株式会社ホンジョー1(以降、ホンジョーと記載)は、廃棄物の収集運搬、選別や加工による再生などの環境事業、医療系資産管理、ITを活用した資産の情報管理サービスなどを提供する企業である。障がい者福祉施設に回収した資源の分解・ 分別を委託するなど、事業を通して社会的弱者の雇用創出にも貢献している。
同社は現在、福岡県内を中心に病院や大学などと連携しながら、医療機器のリサイクルを推進するクラウド型システム2の構築を目指している。一般的に、約10年間使用された医療機器は、医療機器メーカーのサポートが終了するタイミングで、新しい機器と交換されるときに廃棄処分される。しかし、なかにはまだ有効活用できる状態で捨てられる機器や、機器全体や部品などが資源として活用されることなく廃棄される場合もある。ホンジョーは、環境事業で培った経験や知見をもとに、医療機器の再利用や資源循環を促す仕組みを確立することで、廃棄コストの削減や環境負荷の軽減、社会的弱者の雇用創出などに寄与することを目指している。
同社は、2020年度休眠預金活用事業の資金分配団体である九州地域ソーシャルビジネス・コンソーシアム(公益財団法人九州経済調査協会/一般社団法人ユヌス・ジャパン)が実施する「ソーシャルビジネス循環モデル地域形成事業3」の実行団体4に採択されている。

1 代表者:吉田晴仁 本社:福岡県福岡市東区
2 ユーザーが物理的にインフラやソフトウェアを持たなくても、インターネットを介して利用できる形態のシステム。

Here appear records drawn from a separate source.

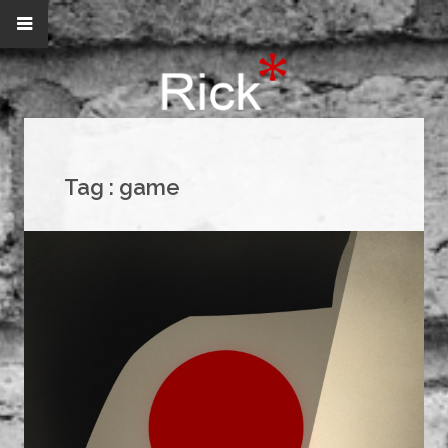
Tag :
game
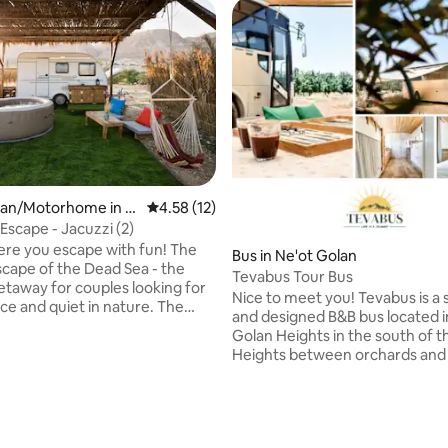
rating, 18 reviews
an/Motorhome in A
4.58 out of 5 average rating, 12 reviews
4.58 (12)
Escape - Jacuzzi (2)
here you escape with fun! The
Bus in Ne'ot Golan
cape of the Dead Sea - the
Tevabus Tour Bus
etaway for couples looking for
Nice to meet you! Tevabus is a special
 and quiet in nature. The
and designed B&B bus located i
cape is equipped with a
Golan Heights in the south of 
cological toilets and an outdoor
Heights between orchards and f
der the sky adjacent to the
Perfect for those looking for a
urrounding the complex. At
vacation experience that's a litt
 can watch - from a hot Jacuzzi
different from any standard B
s, crickets and if you're lucky -
us know. In our Tevabus you wil
lles and foxes (beyond the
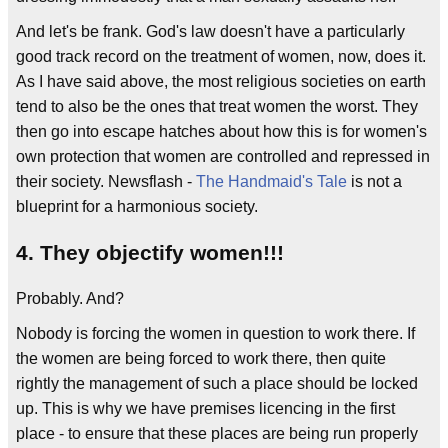
And let's be frank. God's law doesn't have a particularly
good track record on the treatment of women, now, does it.
As I have said above, the most religious societies on earth
tend to also be the ones that treat women the worst. They
then go into escape hatches about how this is for women's
own protection that women are controlled and repressed in
their society. Newsflash -
The Handmaid's Tale
is not a
blueprint for a harmonious society.
4. They objectify women!!!
Probably. And?
Nobody is forcing the women in question to work there. If
the women are being forced to work there, then quite
rightly the management of such a place should be locked
up. This is why we have premises licencing in the first
place - to ensure that these places are being run properly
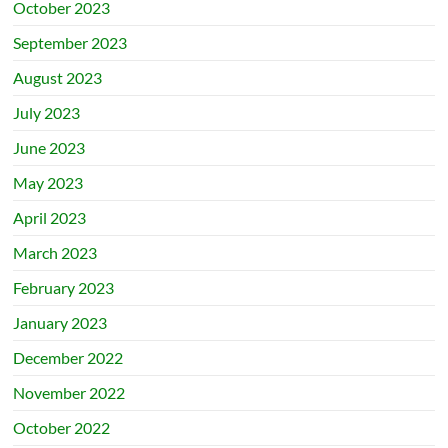
October 2023
September 2023
August 2023
July 2023
June 2023
May 2023
April 2023
March 2023
February 2023
January 2023
December 2022
November 2022
October 2022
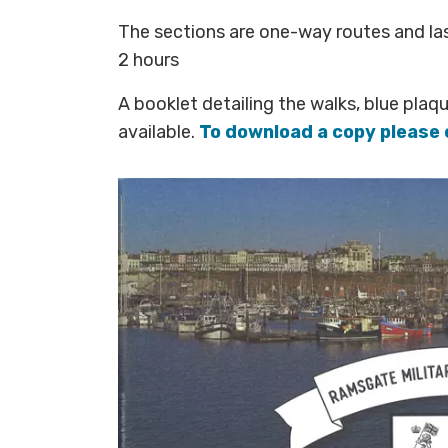
The sections are one-way routes and l
2 hours
A booklet detailing the walks, blue plaq
available.
To download a copy please 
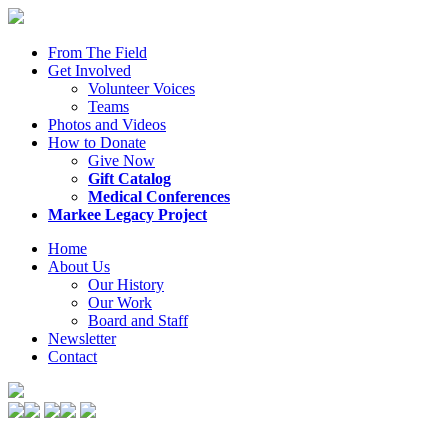
From The Field
Get Involved
Volunteer Voices
Teams
Photos and Videos
How to Donate
Give Now
Gift Catalog
Medical Conferences
Markee Legacy Project
Home
About Us
Our History
Our Work
Board and Staff
Newsletter
Contact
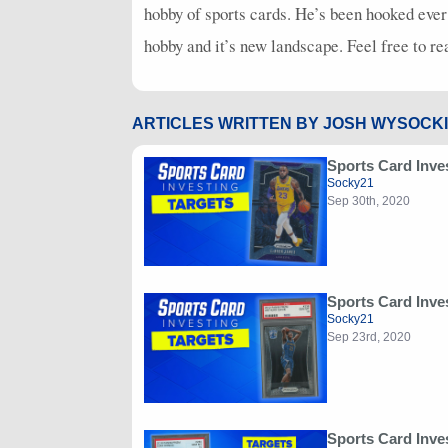
hobby of sports cards. He’s been hooked ever
hobby and it’s new landscape. Feel free to r
ARTICLES WRITTEN BY JOSH WYSOCKI
Sports Card Inve
Socky21
Sep 30th, 2020
Sports Card Inve
Socky21
Sep 23rd, 2020
Sports Card Inve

3 九州地域(九州・沖縄・山口)を対象とした、休眠預金等活用制度に基づく助成事業。指定活用団体である一般財団法人日本民間公益活動連携機構より、公益財団法人九州経済調査協会と一般社団法人ユヌス・ジャパンが資金分配団体に採択され、実施している。助成事業を通して、ソーシャルビジネス先進地域の創出とネットワーク化を目指している。出典:公益財団法人九州経済調査協会ウェブサイト「休眠預金等活用制度に基づく助成事業」(https://www.kerc.or.jp/ksbc/) 2023年12月11日参照
4 資金配分団体から採択を受けて、活動を実施する法人や民間団体等を指す。

このケースは、株式会社ケース・ラーニングが、九州地域ソーシャルビジネス・コンソーシアムの監修のもと作成した。ケースの記述は、経営管理上の問題点を例示するものではない。本ケースの作成にあたっては、株式会社ホンジョーの 森内安信企画部長をはじめ、社内外の方々にご協力いただいたことに感謝したい。